Communication in education is one of the most important factors in a student’s progress and development. Specifically the following relationships are key: Student-teacher, student-parent AND parent-teacher. Be sure to define what the communication will look like, identify goals and decide who is responsible for initiating. Much depends on the student’s grade level and specific needs, of course. Regardless, you may find it helpful to incorporate some of the following suggestions to increase ease of communication and boost chances for student success.
- Keep communication clear and concrete. What is the focus? What is the goal/purpose? What specific questions do you have or direction would you like?
- Write out a plan (before, during and after any conversations)
- If-then’s are a great way to establish a clear process (ex: IF there is a question about a grade, THEN parents will _______, student will ______ and teacher will _________)
- Don’t hesitate to set up appointments at times other than the allocated parent-teacher conference days, and encourage students to regularly meet with teachers as well (not just for help, but for ideas, direction and feedback)
- Students often hesitate to approach teachers because they don’t want to bother them, aren’t sure what to say or are nervous; writing out plans and preparing can help a great deal (encourage them to bring a sticky note with or use a basic form to make notes of questions and responses during the meeting)

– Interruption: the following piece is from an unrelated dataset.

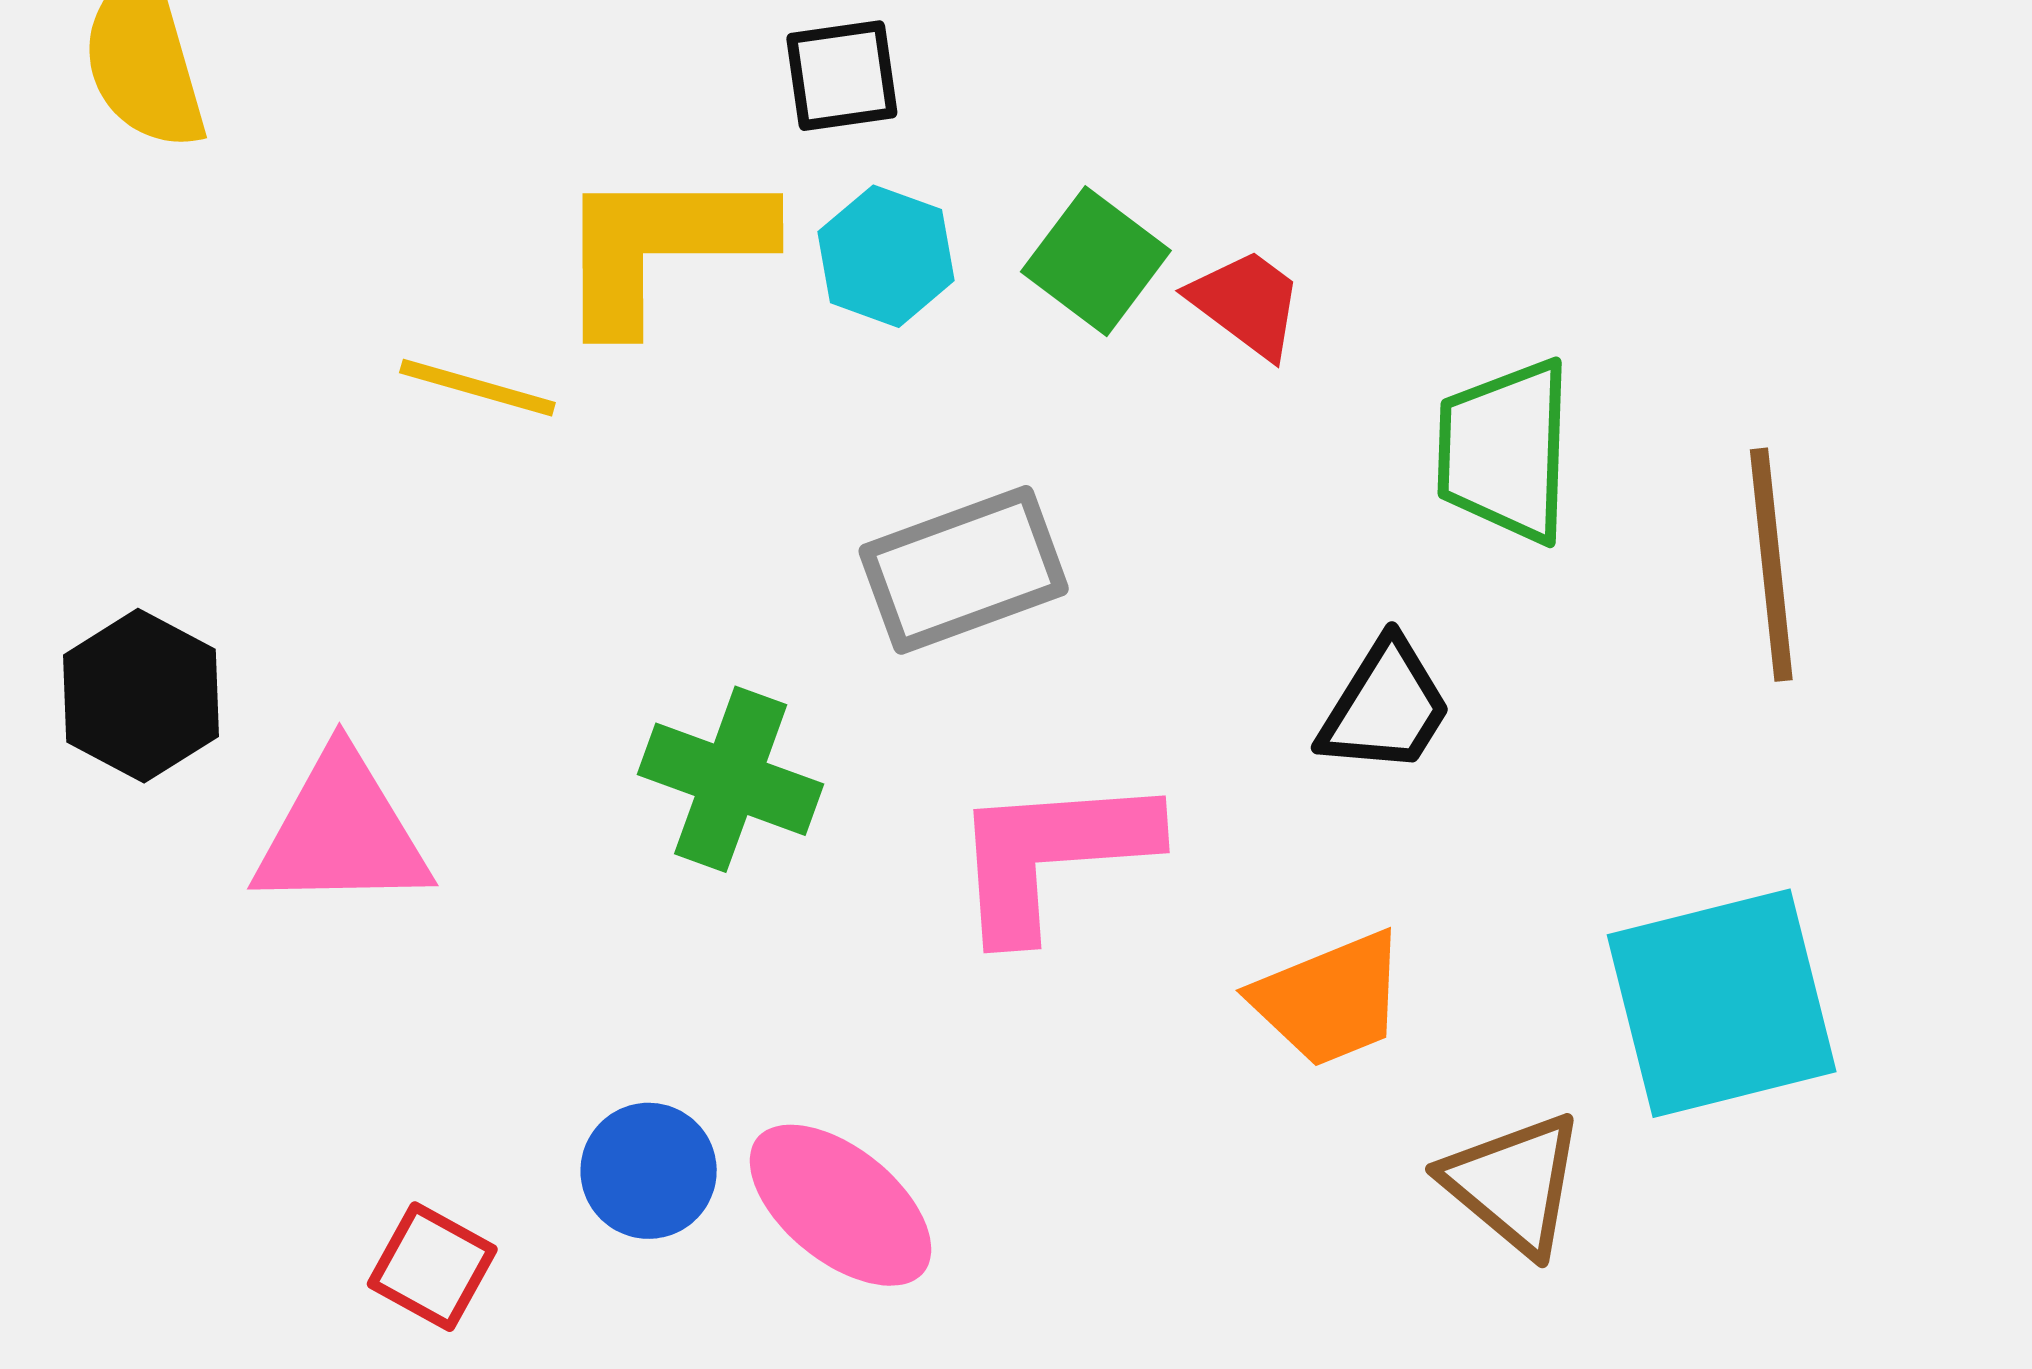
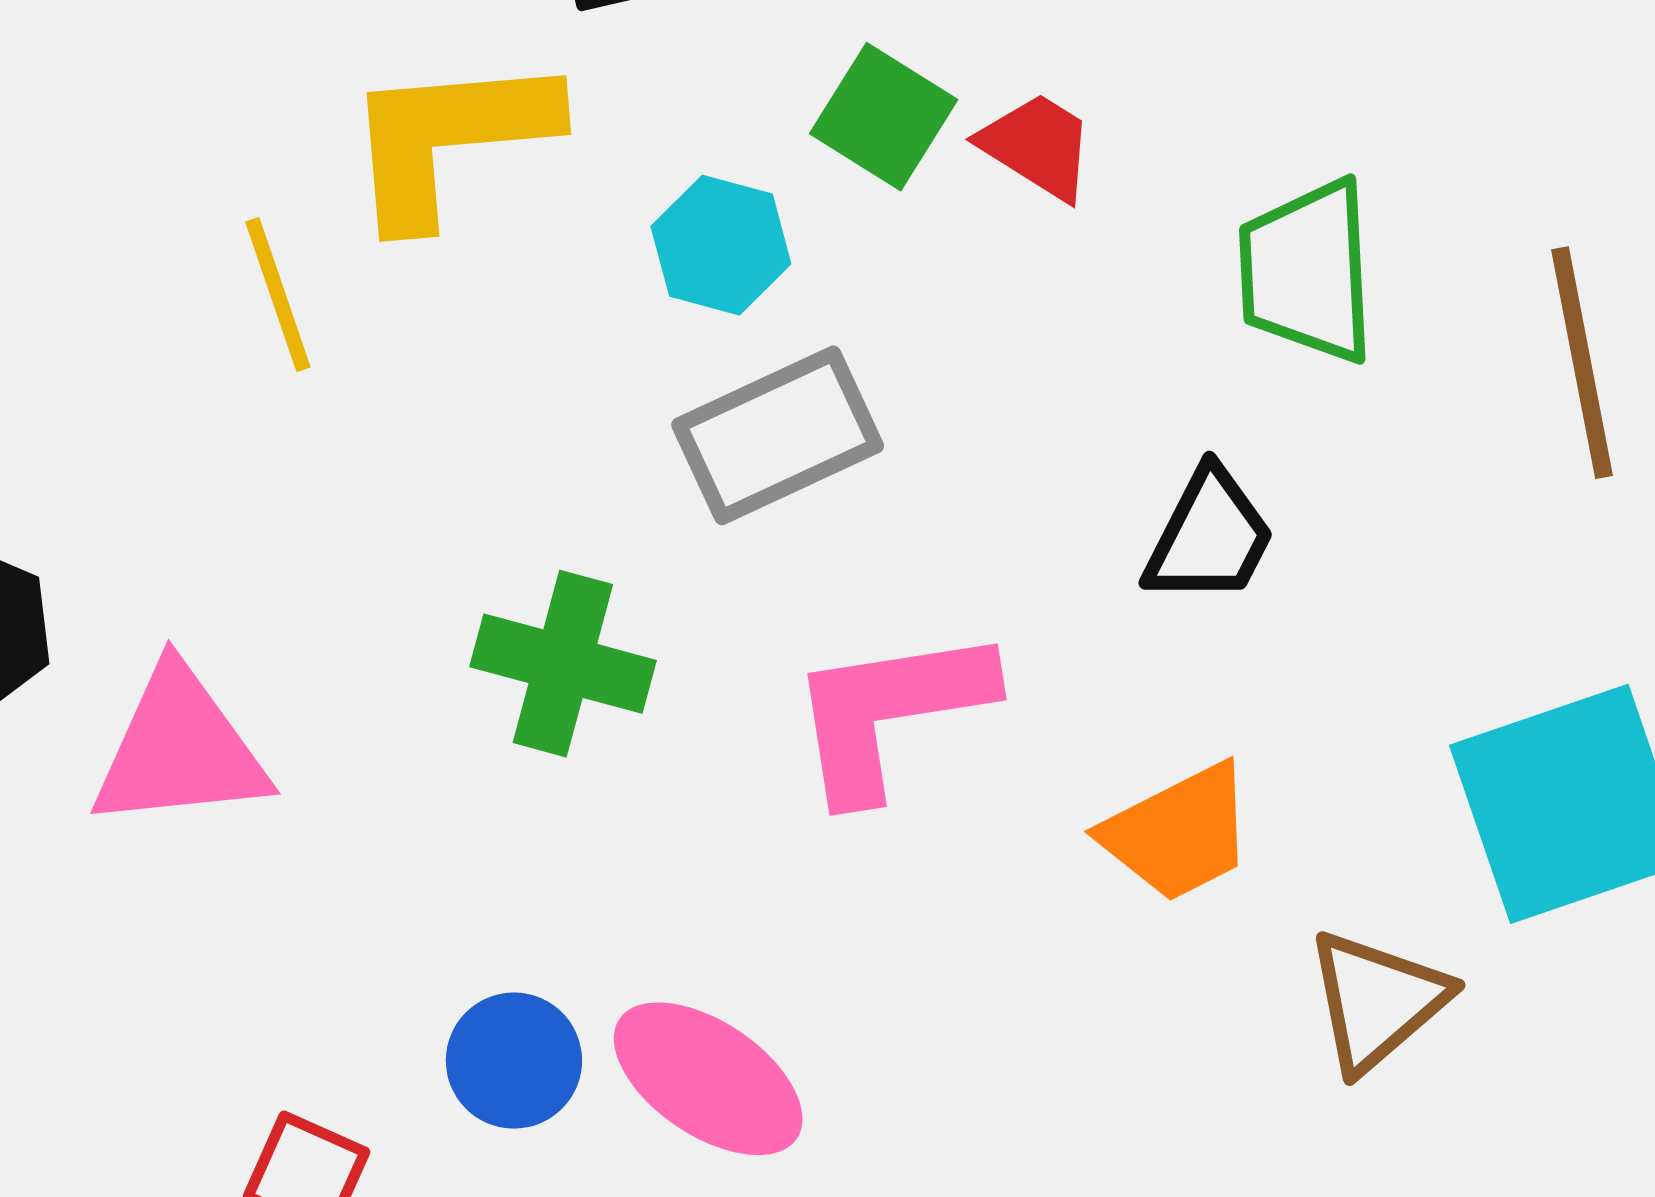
cyan hexagon: (886, 256) -> (721, 245), moved
yellow line: (477, 388) -> (278, 295), turned 60
brown triangle: (1514, 1183) -> (1377, 1001), turned 44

- Allow students to initiate the discussion about their progress (this takes guidance and direction, but often works well and allows students a chance to identify for themselves what areas they want to focus on and generate ideas for doing so)
When students are included in the communication process, they often feel more engaged, valued and even accountable. Students thrive in environments where the expectations are made clear, they have the opportunity to question, clarify, adjust and plan, and when parents support and facilitate as the students learn to communicate important information about their work, progress and needs. Learning strategies for communicating and developing self advocacy skills at a young age are essential, as they will need these skills on an ongoing basis both in and out of school throughout life. As a general rule, clear communication serves as a cornerstone and is fundamental to student success.